Background: Malaria is a lethal disease causing mortality to over millions each
year. Drug resistance in the malarial parasite spurred effects to discover effective antimalarial
drug targets and drugs. An objective of this current study is to identify drug targets for
malarial parasite. Genes unique, non-homologous to humans and essential for parasite are
identified using BLASTn by comparing genomes between parasite and host.
Objective: Further open BLASTp was used to filter the targets specific to Plasmodium species
and later were subjected to gene property analysis to identify 65 potential targets.
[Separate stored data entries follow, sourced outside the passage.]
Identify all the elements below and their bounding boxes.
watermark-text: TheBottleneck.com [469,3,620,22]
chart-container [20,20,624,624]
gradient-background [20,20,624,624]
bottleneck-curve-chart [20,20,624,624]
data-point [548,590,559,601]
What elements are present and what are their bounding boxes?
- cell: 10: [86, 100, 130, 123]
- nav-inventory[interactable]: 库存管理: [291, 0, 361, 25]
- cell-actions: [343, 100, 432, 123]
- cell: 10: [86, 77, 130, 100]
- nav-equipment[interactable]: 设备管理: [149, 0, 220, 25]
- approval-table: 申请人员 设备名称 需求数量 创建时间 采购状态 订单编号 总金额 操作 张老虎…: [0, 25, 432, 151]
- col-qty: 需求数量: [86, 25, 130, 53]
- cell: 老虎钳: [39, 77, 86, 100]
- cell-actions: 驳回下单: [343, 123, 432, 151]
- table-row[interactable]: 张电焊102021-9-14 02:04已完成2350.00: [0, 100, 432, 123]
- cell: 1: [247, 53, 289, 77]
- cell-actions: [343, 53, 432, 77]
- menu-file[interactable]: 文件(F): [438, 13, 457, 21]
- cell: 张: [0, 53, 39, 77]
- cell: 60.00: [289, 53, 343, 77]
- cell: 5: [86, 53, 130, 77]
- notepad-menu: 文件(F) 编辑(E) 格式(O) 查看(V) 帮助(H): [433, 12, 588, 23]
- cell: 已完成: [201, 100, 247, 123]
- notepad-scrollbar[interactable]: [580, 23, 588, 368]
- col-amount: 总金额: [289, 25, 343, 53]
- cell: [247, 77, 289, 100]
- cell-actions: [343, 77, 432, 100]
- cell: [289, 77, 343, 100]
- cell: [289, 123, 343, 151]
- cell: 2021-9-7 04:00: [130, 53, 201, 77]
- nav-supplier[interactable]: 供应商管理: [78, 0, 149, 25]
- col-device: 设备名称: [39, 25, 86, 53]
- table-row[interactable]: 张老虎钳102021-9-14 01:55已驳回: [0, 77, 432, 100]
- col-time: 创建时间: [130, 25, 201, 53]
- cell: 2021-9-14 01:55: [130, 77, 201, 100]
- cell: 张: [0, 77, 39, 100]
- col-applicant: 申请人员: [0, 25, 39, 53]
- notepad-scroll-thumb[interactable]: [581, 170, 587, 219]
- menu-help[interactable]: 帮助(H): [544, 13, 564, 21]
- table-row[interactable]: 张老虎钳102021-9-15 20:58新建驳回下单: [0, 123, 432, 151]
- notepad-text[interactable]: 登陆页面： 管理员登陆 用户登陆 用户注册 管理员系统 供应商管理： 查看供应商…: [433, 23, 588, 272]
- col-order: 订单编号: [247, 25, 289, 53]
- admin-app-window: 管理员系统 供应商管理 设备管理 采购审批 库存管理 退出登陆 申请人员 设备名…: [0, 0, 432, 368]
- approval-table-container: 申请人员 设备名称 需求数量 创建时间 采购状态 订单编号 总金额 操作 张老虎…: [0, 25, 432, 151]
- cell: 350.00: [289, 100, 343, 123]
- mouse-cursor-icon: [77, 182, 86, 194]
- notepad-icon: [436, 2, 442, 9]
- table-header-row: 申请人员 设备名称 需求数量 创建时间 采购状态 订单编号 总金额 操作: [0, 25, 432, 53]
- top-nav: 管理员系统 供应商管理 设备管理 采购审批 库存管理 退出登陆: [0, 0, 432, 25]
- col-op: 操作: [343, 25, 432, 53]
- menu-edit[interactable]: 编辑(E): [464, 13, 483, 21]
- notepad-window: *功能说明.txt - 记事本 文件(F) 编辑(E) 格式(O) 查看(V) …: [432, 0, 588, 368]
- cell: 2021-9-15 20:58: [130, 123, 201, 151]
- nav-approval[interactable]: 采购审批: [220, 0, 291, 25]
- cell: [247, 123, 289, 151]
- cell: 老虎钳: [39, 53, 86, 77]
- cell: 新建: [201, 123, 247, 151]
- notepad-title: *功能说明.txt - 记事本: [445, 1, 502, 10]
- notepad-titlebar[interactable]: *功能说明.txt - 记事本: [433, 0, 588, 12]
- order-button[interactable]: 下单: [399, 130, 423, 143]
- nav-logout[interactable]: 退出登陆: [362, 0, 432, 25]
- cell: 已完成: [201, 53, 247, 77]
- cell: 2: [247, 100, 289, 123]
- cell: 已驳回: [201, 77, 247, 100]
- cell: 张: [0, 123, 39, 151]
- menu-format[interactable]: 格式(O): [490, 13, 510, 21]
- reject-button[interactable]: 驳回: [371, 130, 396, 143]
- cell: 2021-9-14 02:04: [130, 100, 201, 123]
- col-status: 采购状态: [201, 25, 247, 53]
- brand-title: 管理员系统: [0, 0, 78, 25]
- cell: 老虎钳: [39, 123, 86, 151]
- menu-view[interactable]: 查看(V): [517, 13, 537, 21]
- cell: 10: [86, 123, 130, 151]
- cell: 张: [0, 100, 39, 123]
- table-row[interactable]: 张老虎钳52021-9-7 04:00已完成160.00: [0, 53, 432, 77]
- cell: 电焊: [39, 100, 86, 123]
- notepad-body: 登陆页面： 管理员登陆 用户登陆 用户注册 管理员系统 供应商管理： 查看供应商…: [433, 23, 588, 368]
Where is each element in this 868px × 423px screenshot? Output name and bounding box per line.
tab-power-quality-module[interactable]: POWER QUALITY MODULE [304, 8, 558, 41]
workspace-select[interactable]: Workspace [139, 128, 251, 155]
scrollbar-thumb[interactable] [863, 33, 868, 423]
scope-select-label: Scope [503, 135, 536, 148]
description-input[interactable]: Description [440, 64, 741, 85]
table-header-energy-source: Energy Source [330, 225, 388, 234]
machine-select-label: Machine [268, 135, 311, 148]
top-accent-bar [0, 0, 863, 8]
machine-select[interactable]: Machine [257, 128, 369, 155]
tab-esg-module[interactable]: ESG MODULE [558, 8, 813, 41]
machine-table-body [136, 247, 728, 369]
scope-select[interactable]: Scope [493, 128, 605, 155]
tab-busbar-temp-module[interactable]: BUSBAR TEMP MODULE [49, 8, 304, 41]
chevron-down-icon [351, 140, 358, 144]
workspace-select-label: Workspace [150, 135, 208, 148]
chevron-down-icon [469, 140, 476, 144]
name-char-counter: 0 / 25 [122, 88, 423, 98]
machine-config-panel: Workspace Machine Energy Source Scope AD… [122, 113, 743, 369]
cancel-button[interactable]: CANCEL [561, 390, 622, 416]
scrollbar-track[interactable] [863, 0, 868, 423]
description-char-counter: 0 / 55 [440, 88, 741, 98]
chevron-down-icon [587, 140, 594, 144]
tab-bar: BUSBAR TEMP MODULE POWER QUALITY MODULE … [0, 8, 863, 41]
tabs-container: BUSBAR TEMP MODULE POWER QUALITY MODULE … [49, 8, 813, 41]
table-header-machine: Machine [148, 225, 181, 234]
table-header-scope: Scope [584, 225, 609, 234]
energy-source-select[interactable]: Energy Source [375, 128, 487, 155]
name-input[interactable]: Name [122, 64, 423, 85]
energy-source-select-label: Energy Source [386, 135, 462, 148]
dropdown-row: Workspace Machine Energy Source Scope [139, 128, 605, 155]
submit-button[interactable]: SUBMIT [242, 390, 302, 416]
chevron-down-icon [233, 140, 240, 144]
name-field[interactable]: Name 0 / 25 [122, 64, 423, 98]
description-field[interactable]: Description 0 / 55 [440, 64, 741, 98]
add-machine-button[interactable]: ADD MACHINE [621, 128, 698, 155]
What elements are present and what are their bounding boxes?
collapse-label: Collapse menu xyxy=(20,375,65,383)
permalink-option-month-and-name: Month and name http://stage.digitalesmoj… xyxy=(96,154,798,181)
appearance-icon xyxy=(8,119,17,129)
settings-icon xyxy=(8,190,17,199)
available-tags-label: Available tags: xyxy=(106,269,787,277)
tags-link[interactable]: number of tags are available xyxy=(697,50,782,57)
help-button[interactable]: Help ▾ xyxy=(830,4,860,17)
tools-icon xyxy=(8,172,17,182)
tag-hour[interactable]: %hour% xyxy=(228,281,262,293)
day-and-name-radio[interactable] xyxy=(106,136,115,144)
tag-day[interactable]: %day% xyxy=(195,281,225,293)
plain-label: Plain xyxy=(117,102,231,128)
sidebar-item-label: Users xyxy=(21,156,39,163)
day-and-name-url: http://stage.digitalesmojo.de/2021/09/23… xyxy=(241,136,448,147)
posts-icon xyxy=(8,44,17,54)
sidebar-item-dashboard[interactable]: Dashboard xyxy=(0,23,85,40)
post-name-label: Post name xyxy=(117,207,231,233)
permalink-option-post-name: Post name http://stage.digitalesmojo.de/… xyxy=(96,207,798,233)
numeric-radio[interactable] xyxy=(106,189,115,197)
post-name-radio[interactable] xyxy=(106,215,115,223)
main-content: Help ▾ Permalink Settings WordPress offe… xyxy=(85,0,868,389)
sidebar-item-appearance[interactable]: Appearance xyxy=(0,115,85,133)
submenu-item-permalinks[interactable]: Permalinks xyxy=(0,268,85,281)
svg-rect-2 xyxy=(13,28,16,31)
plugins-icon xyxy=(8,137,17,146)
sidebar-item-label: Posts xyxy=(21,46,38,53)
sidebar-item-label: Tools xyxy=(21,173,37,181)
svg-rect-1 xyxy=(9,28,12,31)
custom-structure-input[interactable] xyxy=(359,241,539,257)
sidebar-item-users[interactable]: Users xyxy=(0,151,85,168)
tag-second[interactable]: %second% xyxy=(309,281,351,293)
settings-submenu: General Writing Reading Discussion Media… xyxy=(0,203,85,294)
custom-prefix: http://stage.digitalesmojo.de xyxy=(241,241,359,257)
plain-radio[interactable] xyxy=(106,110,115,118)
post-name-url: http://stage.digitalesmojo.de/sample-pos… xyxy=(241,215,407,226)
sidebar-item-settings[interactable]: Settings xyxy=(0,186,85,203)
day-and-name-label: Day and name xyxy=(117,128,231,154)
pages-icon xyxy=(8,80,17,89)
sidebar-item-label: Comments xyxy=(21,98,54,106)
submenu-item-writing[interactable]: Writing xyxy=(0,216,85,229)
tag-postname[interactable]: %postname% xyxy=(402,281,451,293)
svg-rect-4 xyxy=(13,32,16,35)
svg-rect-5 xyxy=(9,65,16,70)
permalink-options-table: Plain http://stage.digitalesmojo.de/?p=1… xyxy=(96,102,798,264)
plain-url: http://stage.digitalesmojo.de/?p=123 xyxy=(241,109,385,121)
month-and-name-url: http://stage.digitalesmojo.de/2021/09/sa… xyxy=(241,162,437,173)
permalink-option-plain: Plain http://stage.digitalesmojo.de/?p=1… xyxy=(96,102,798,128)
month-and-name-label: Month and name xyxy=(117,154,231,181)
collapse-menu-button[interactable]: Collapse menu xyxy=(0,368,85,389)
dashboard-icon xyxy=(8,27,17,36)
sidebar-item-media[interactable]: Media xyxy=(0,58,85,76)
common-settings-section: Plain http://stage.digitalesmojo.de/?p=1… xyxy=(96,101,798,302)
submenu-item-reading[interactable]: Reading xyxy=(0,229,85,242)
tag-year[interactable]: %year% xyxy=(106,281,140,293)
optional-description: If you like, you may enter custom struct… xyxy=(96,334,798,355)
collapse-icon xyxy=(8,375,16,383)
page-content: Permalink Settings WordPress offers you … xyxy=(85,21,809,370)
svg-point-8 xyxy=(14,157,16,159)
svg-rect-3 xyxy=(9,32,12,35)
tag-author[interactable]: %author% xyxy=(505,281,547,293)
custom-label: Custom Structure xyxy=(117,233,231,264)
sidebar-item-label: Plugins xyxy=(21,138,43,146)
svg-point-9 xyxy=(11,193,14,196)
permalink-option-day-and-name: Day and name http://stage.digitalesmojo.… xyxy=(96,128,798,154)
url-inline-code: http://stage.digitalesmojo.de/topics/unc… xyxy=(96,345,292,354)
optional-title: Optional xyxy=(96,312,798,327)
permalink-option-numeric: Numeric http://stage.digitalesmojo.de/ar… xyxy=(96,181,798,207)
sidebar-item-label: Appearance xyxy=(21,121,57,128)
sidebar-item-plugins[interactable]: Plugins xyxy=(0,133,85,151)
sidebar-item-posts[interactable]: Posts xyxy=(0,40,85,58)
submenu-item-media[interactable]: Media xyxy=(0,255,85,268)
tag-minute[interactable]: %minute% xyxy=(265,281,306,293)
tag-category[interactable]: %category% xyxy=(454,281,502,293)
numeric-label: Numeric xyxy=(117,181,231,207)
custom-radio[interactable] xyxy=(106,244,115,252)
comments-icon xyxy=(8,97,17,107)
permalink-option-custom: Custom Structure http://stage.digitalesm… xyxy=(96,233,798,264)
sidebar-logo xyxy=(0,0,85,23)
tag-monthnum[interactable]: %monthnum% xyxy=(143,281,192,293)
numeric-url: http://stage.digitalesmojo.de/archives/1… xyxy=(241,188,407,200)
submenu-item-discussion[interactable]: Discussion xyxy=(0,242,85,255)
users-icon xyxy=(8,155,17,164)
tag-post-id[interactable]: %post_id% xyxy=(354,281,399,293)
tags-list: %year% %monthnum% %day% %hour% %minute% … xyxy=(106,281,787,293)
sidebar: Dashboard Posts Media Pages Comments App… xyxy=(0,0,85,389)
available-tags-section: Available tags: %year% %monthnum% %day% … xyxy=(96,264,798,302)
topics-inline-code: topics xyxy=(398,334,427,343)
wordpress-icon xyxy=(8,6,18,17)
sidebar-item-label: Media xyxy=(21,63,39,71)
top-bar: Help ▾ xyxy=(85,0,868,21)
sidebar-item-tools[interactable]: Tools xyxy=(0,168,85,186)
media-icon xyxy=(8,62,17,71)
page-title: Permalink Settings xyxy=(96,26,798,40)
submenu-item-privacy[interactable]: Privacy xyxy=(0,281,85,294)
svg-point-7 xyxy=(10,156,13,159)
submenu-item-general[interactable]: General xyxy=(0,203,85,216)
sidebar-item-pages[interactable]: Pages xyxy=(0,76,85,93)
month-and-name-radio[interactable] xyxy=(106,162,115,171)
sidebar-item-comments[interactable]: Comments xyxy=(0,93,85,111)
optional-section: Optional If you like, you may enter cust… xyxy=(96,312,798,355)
Screening of potential drug targets for the drug target properties like virulence and enzyme
identified three drug targets with virulence property and eleven with enzymatic nature.
Method: Thirteen knockouts related to potential drug targets were already tested in Plasmodium
species, non-Plasmodium species and rodent malaria, lending credence to our approach.
3-D structures of 27 drug targets were predicted using I-tasser server and apicoplast
import protein Tic20 is the best modeled protein. Gene ontology studies and analysis for
motifs on nuclear localization signal (NLS) established apicoplast import protein Tic20 as
an import protein. In silico docking studies were used to establish the druggability of
apicoplast import protein Tic20.
Result and Conclusion: In silico docking studies on 3-D structure generated using I-tasser
with quinine, chloroquine, artesunate into the active site of apicoplast import protein Tic20
established apicoplast import protein Tic20 as a promising therapeutic molecular target.